When he was a professional triathlete, a time in which he consumed about 5,000 calories a day, the thought of a Paleo diet was almost unfathomable.
“My first adjustment was to go from my giant cereal bowl every morning to my big, huge omelet,” Kerns said. “That’s primal approved, it’s got vegetables, eggs, a little bit of cheese, maybe some avocados on top and I’d have this huge meal every morning and I felt fantastic for several hours after and my energy was stable and everything was great.”
The main source of carbs for Paleo dieters are through fruits, which is a stark contrast to the typical American diet. High carbohydrate intake is known to increase the likelihood of type II diabetes and obesity, A recent study by the University of California San Francisco showed that a 10-day switch to the Paleo diet improved glucose tolerance and decreased insulin secretion.
It was for health reasons that Dunham switched to Paleo nine months ago.
“Little health issues started to get me to think that we can do better than this, we can live better and cure our ailments – whether they’re big or small – with food,” Dunham said.

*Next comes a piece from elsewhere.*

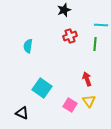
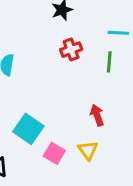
yellow triangle: (89, 101) -> (88, 150), moved
pink square: (70, 105) -> (54, 153), moved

She had a growth on her eye that her doctor deemed was a part of getting older. Dunham found that she was missing several key nutrients in her diet and made the switch. The growth has since gone away. Additionally, her husband suffers from chronic back issues and was told he would likely have to leave his career at UPS in about five years. His pain has largely gone away too since the family adopted the diet.
Like all diets, some health professionals are concerned about the Paleo diet. Depending on which version of the diet you follow, the fat intake can vary from 22-58 percent. A diet high in fat that throws out two major food groups is enough to cause alarm in the health community, said Catherine R. Nishikawa a registered dietician and the manager of nutrition and food services at Sutter Auburn Faith Hospital.
“It is a fact that for much of society the modern day diet is far too high in refined carbohydrates and processed foods,” she said. “It is also a fact that prehistoric man did not have access to these foods, including wheat, rice, oats and dairy products. However, the long-term health benefits of following a diet that completely eliminates all grains, legumes and dairy remains unproven. There could in fact be negative health consequences if all of these foods are permanently eliminated from the diet.”
Whether Paleo is the diet that will take society back to the future or another in a long line of fads remains to be seen. But while doctors study the long-term affects of the diet, Dunham and other Paleo followers will enjoy their kale chips as they look to live healthier lives.
“As much as I can slow that down and age well, I’m all behind that,” Dunham said. “I want us to be active in our later years and that’s really important to me, especially because I see my grandparents and I see them just for years now suffering physically and I don’t want to do that.”